About a lot of things lately, like my weight gain and the heat and not finding chocolate and a whole lot of things that are better left unspoken. And now, I can take them out on June!
I called Eddie. He wants to be angry about a lot of things as well right now, so we’re no help to each other. I call my brother Lenny, hoping he might let me be angry at June. My brother reminds me of how well this old Honda Pilot has served me and how many scrapes I put on it myself. He reminds me to breathe.
A few deep breaths later, and I decide to let it go. As the sweat drips down my nose and I move another car length closer to the testing, I decide to try to extend grace. Grace. Because grace is what I would want. Forgiveness over anger always wins.
I walk over to her car. She still crying. I grab her hand and say, “It’s OK, I’m not going to report it. Just be careful out there.” She cries even harder and looks at me and says,
“Thank you, thank you, thank you!” The other short awesome prayer.
As I walk back to my car I feel a wave of relief. Relief! Relief that I don’t have to hold on to one more ounce of anger about anything. I didn’t want to be mad at her anyway. Misplaced anger benefits no one. I’m trusting that the words she said to me, that ‘small things can lead to big things someday’ will work in my favor in the future.
Back in my car it’s finally my turn. For a brief moment I think, “If I’ve waited in this car for ninety-minutes for nothing, in the freakin’ heat with no chocolate and I don’t pass this emissions test and June does, I’m going to be so pissed.”
They run the test.
I didn’t pass.
I had to use the plunger this morning. I know, not the thing someone would normally put on Facebook.

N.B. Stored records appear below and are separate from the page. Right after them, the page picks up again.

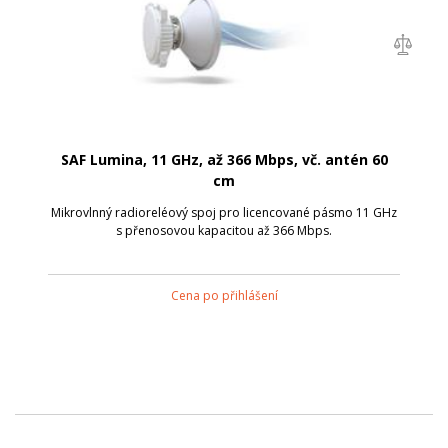
SAF Lumina, 11 GHz, až 366 Mbps, vč. antén 60
cm
Mikrovlnný radioreléový spoj pro licencované pásmo 11 GHz
s přenosovou kapacitou až 366 Mbps.
Cena po přihlášení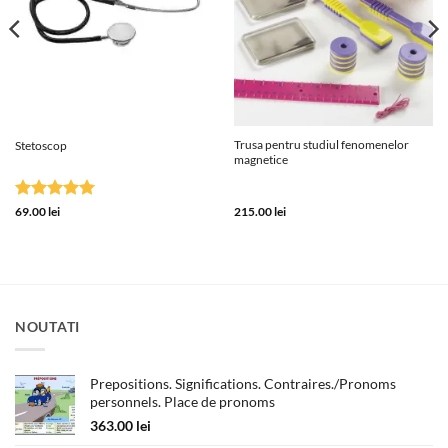
Trusa pentru studiul fenomenelor
Stetoscop
magnetice
Evaluat la
69.00
lei
215.00
lei
5
din 5
NOUTATI
Prepositions. Significations. Contraires./Pronoms
personnels. Place de pronoms
363.00
lei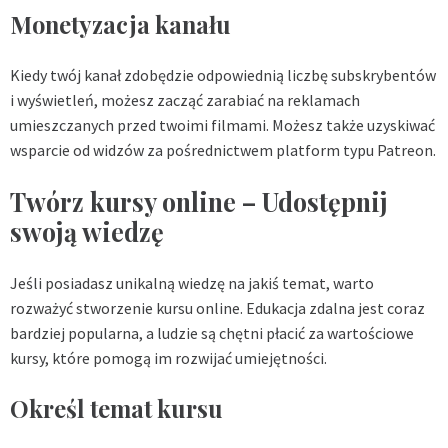
Monetyzacja kanału
Kiedy twój kanał zdobędzie odpowiednią liczbę subskrybentów
i wyświetleń, możesz zacząć zarabiać na reklamach
umieszczanych przed twoimi filmami. Możesz także uzyskiwać
wsparcie od widzów za pośrednictwem platform typu Patreon.
Twórz kursy online – Udostępnij
swoją wiedzę
Jeśli posiadasz unikalną wiedzę na jakiś temat, warto
rozważyć stworzenie kursu online. Edukacja zdalna jest coraz
bardziej popularna, a ludzie są chętni płacić za wartościowe
kursy, które pomogą im rozwijać umiejętności.
Określ temat kursu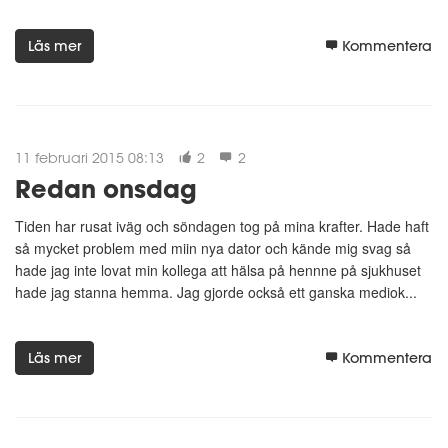
Läs mer
Kommentera
11 februari 2015 08:13
2
2
Redan onsdag
Tiden har rusat iväg och söndagen tog på mina krafter. Hade haft
så mycket problem med miin nya dator och kände mig svag så
hade jag inte lovat min kollega att hälsa på hennne på sjukhuset
hade jag stanna hemma. Jag gjorde också ett ganska mediok...
Läs mer
Kommentera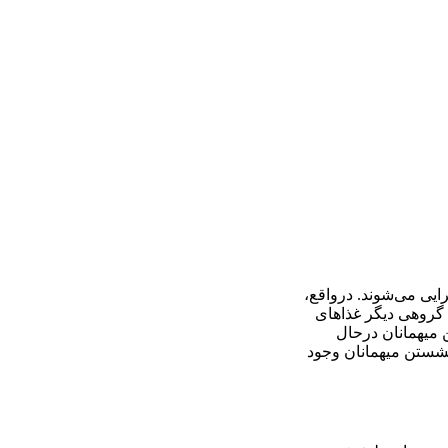
رایی می‌شوند. درواقع،
، گروهی دیگر غذاهای
ن میهمانان درحال
 نشستن میهمانان وجود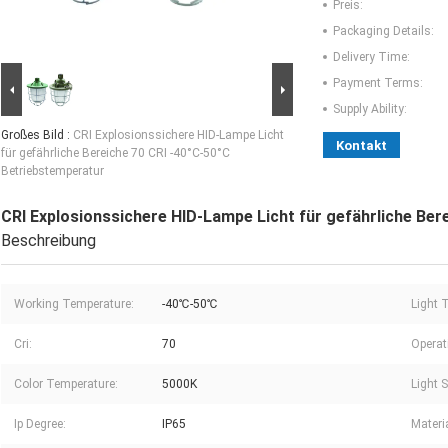
Preis:
Packaging Details:
Delivery Time:
Payment Terms:
Supply Ability:
Großes Bild :
CRI Explosionssichere HID-Lampe Licht
Kontakt
für gefährliche Bereiche 70 CRI -40°C-50°C
Betriebstemperatur
CRI Explosionssichere HID-Lampe Licht für gefährliche Ber
Beschreibung
Working Temperature:
-40℃-50℃
Light 
Cri:
70
Operat
Color Temperature:
5000K
Light 
Ip Degree:
IP65
Materi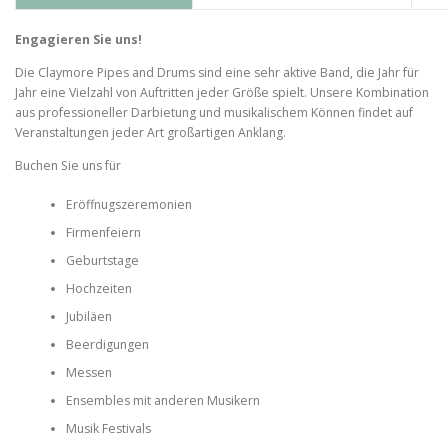
Engagieren Sie uns!
Die Claymore Pipes and Drums sind eine sehr aktive Band, die Jahr für
Jahr eine Vielzahl von Auftritten jeder Größe spielt. Unsere Kombination
aus professioneller Darbietung und musikalischem Können findet auf
Veranstaltungen jeder Art großartigen Anklang.
Buchen Sie uns für
Eröffnugszeremonien
Firmenfeiern
Geburtstage
Hochzeiten
Jubiläen
Beerdigungen
Messen
Ensembles mit anderen Musikern
Musik Festivals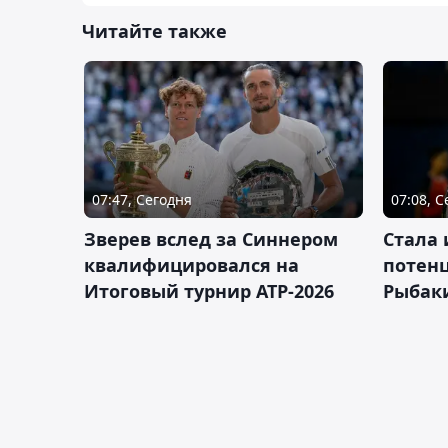
Читайте также
07:47, Сегодня
07:08, 
Зверев вслед за Синнером
Cтала 
квалифицировался на
потен
Итоговый турнир ATP-2026
Рыбаки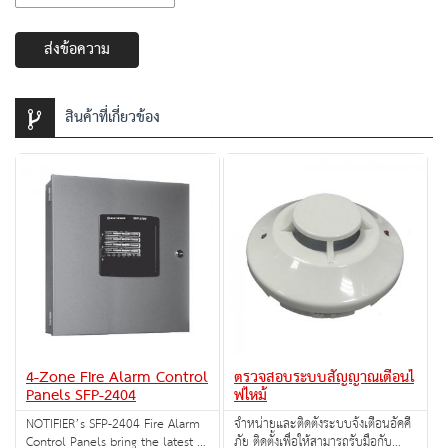
ส่งข้อความ
สินค้าที่เกี่ยวข้อง
4-Zone Fire Alarm Control
ตรวจสอบระบบสัญญาณเตือนไ
Panels SFP-2404
ฟไหม้
NOTIFIER’s SFP-2404 Fire Alarm
จำหน่ายและติดตั้งระบบจ้งเตือนอัคคี
Control Panels bring the latest in
ภัย ติดตั้งเพื่อให้สามารถรับมือกับ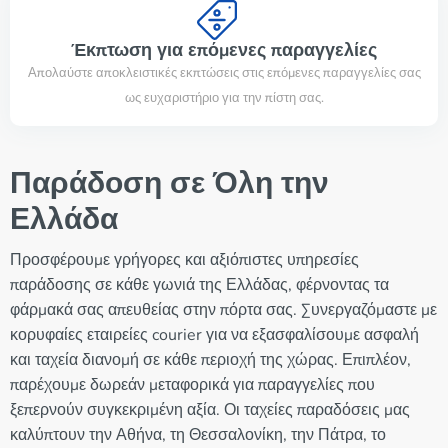
Έκπτωση για επόμενες παραγγελίες
Απολαύστε αποκλειστικές εκπτώσεις στις επόμενες παραγγελίες σας
ως ευχαριστήριο για την πίστη σας.
Παράδοση σε Όλη την
Ελλάδα
Προσφέρουμε γρήγορες και αξιόπιστες υπηρεσίες
παράδοσης σε κάθε γωνιά της Ελλάδας, φέρνοντας τα
φάρμακά σας απευθείας στην πόρτα σας. Συνεργαζόμαστε με
κορυφαίες εταιρείες courier για να εξασφαλίσουμε ασφαλή
και ταχεία διανομή σε κάθε περιοχή της χώρας. Επιπλέον,
παρέχουμε δωρεάν μεταφορικά για παραγγελίες που
ξεπερνούν συγκεκριμένη αξία. Οι ταχείες παραδόσεις μας
καλύπτουν την Αθήνα, τη Θεσσαλονίκη, την Πάτρα, το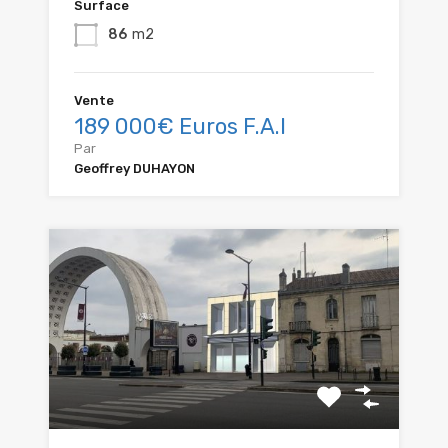
Surface
86
m2
Vente
189 000€ Euros F.A.I
Par
Geoffrey DUHAYON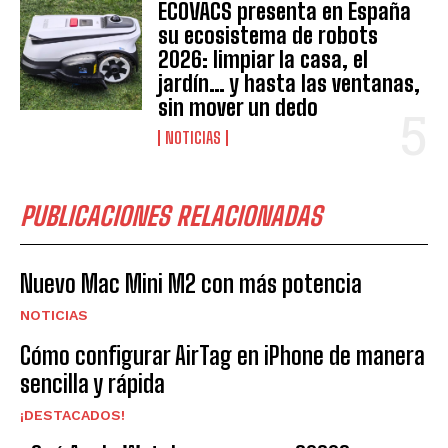
ECOVACS presenta en España
su ecosistema de robots
2026: limpiar la casa, el
jardín… y hasta las ventanas,
sin mover un dedo
NOTICIAS
PUBLICACIONES RELACIONADAS
Nuevo Mac Mini M2 con más potencia
NOTICIAS
Cómo configurar AirTag en iPhone de manera
sencilla y rápida
¡DESTACADOS!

Usually, posts are about beautiful beach vacations or fabulous dinners or selfies with friends. Most of us (i.e. me) like to use social media to present our wonderful gorgeous looking lives, where we are posed perfectly to look thin, and with a face filter to soften the widening wrinkles.
But this is not truth. Truth is plunging the toilet.
Truth is situations in life that make us (i.e. me) feel stuck, a mess, stinky, and needing a major push from God to get moving. (But knowing that truth is hard to swallow sometimes, I’m using a edited photo of Eddie and I on the beach for this post! Hehe)
People have asked me, “Why don’t you write anymore”, and my answer has been, “Because I write about my life
in the moment, and lately a lot of the moments (besides of course the presence of an amazing fiancé) have been pretty crappy. Plus, if I write about what I’m really going through, I run the risk of hurting people, and that’s the last thing I want to do.”
Anne Lamott says, “to be a really great writer you have to write as if the people in our lives are dead”. Maybe this is just one of the many reasons why she is a New York Times best-selling author and I am not.
So, my morning prayer to God when I first opened my eyes was that somehow, I would find the inspiration to write again. The next thing I know, I’m holding the damn plunger. Okay, I get it. Maybe I can write about my life, without people being dead?
So, thanks to a lot shit… I share my truth and hope it will inspire you somehow or at least make you chuckle.
Life is about both good and bad, love and pain, moving and stuck, calm and chaos. And living in that thin line where they meet, well, that is the sweet spot.
Barbara Brown Taylor, another really great successful writer, says, “People encounter God under shady oak trees, on riverbanks, at the tops of mountains, and in long stretches of barren wilderness.” And I will add…while holding a plunger.